SH: When we engage with our customers, we take a broad view of the challenge. We want to know about the problem in a multifaceted way, so we look to gather information and insight about how the clinical program is being delivered, how the operation is currently working, what are the ambitions of the customer and what are the current patient experience challenges. Once we have captured these elements, we start our iterative creative process looking for solutions that address the needs of all stakeholders.
- We design with evidence to create solutions that are deeply rooted in data, behavioral science and clinical expertise.
- We make the intangible tangible by giving customers the vision to change because our sketches, unique visualizations, and iterative cocreation sessions help them turn an idea into a reality.
- We foster all aspects of care with an integrated approach towards clinical, operational, technological and experiential excellence.
- We value collaboration by cocreation with healthcare experts and multidisciplinary teams that make healthcare happen.
- We make it future-ready; Philips knows where healthcare is heading because we are developing tomorrow’s technology solutions that help shape and enable it.
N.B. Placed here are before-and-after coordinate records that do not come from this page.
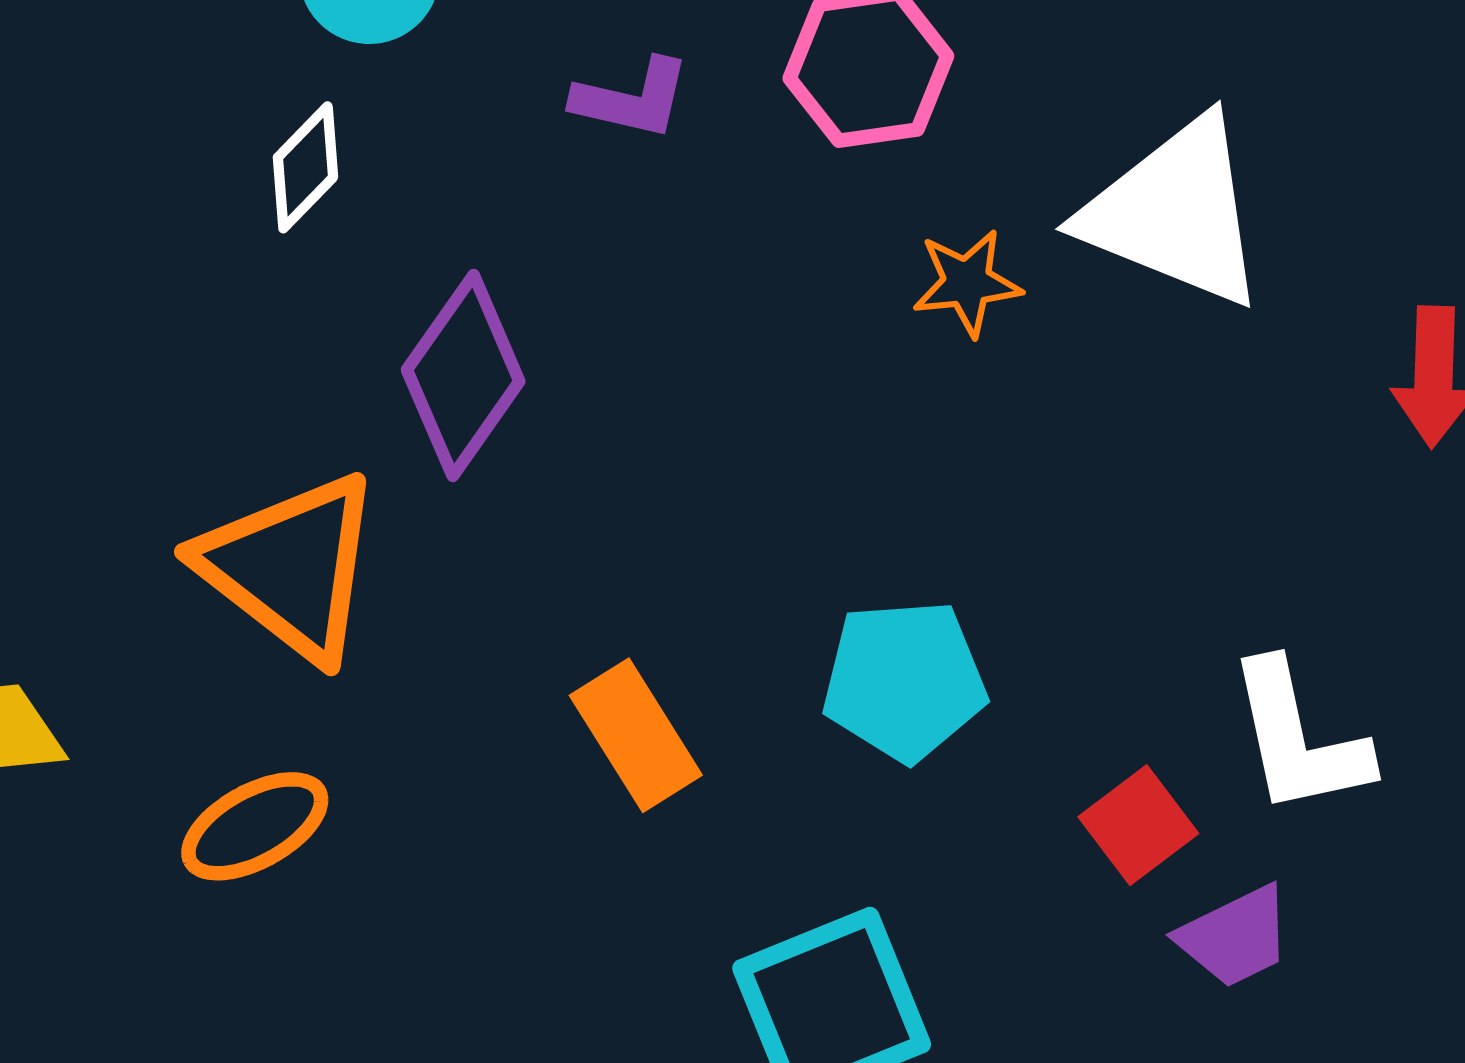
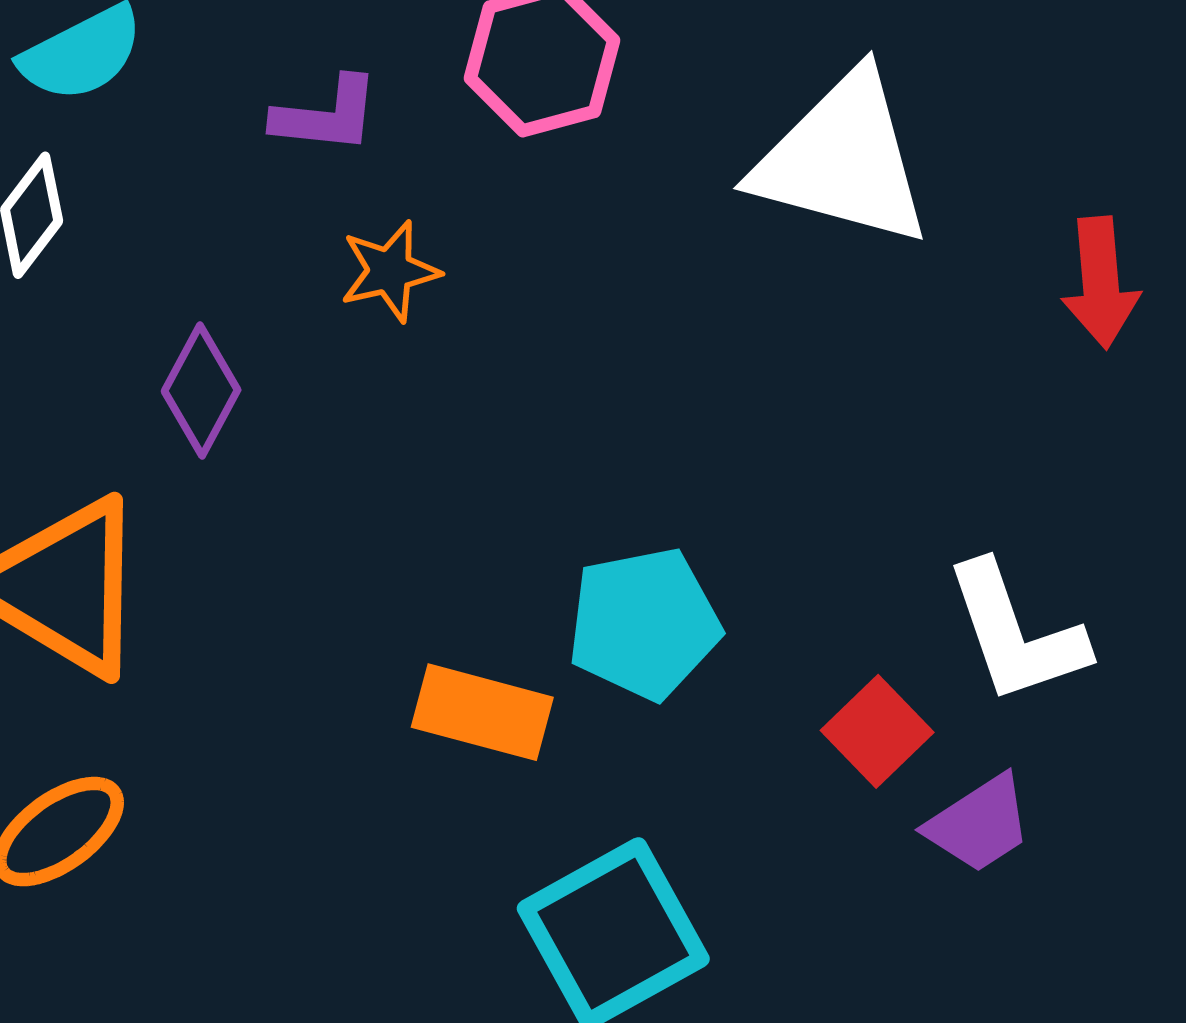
orange star: (967, 283) -> (390, 271), moved
purple diamond: (463, 376) -> (201, 391), size x0.7
orange rectangle: (636, 735) -> (482, 712), moved, turned -36

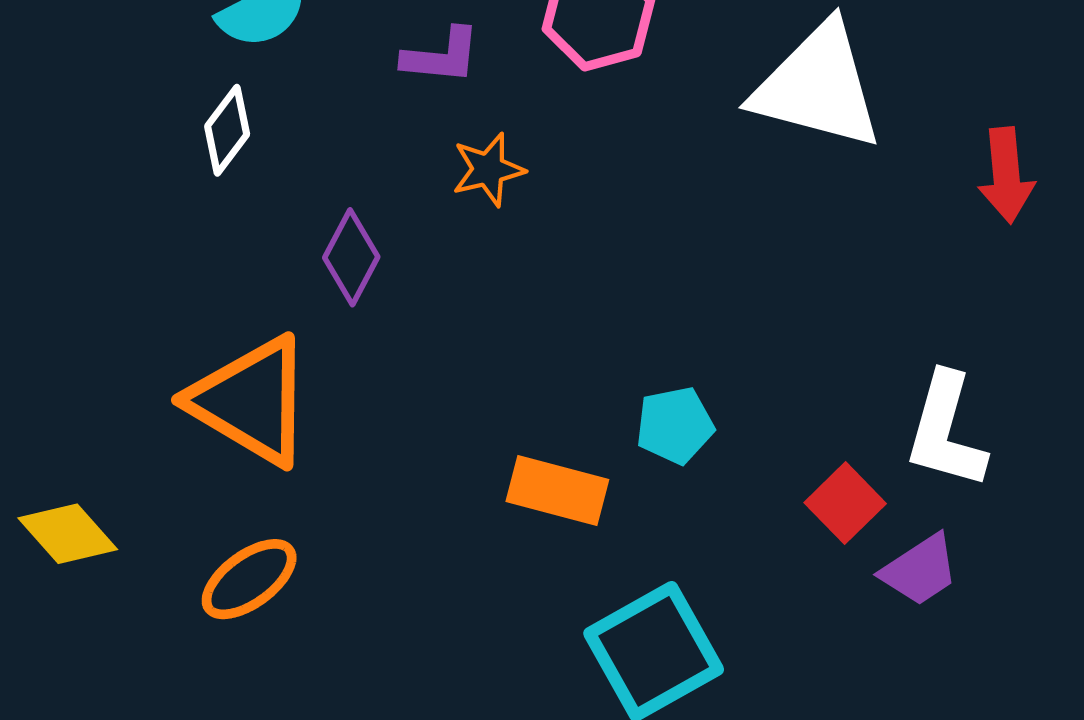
cyan pentagon: (644, 624) -> (675, 425), size x0.7
white L-shape: (1016, 633) -> (946, 431), turned 35

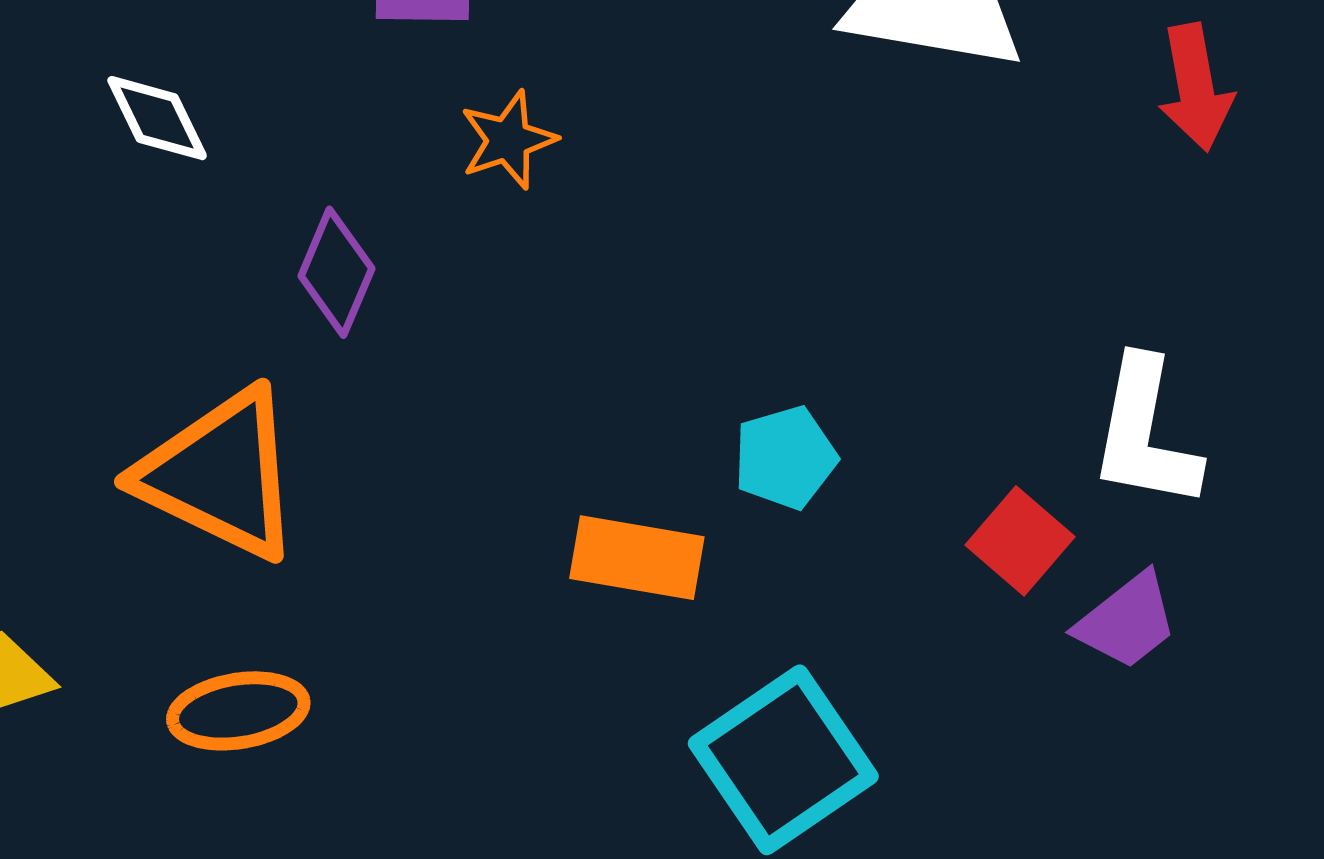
white diamond: (227, 130) -> (157, 118), turned -58
orange ellipse: (249, 579) -> (238, 711), turned 32

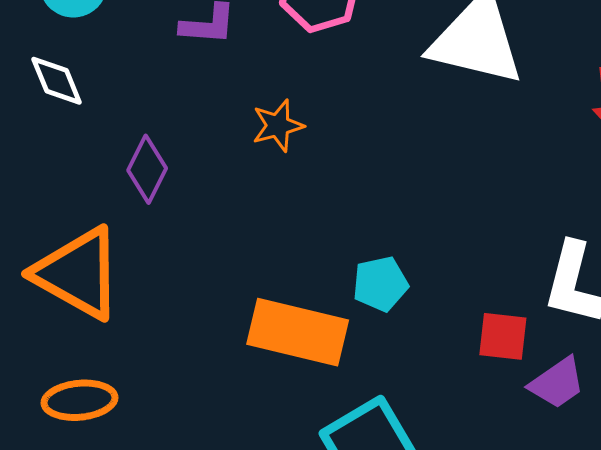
orange star: (508, 140) -> (278, 126), moved
red square: (1020, 541) -> (503, 336), turned -38
orange rectangle: (637, 558) -> (298, 332), size x1.4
Q: What will tomorrow’s health systems look like?
SH: My personal perspective is that tomorrows’ health system will look both familiar and radically different at the same time. We can already see the trends where more and more routine care is handled via telehealth programs and people will be increasingly connecting to care systems and care professionals from the comfort of their home or the convenience of a smart phone. Hospitals will continue to evolve with a focus on the more challenging patients and procedures only, the role of the locally placed urgent care clinic may take some pressure off the ED and primary care physicians. Increasingly AI will be used to enable the support of clinical and operational decision-making at the individual, department and enterprise level. The possibilities are endless and I’m excited to see what we can do.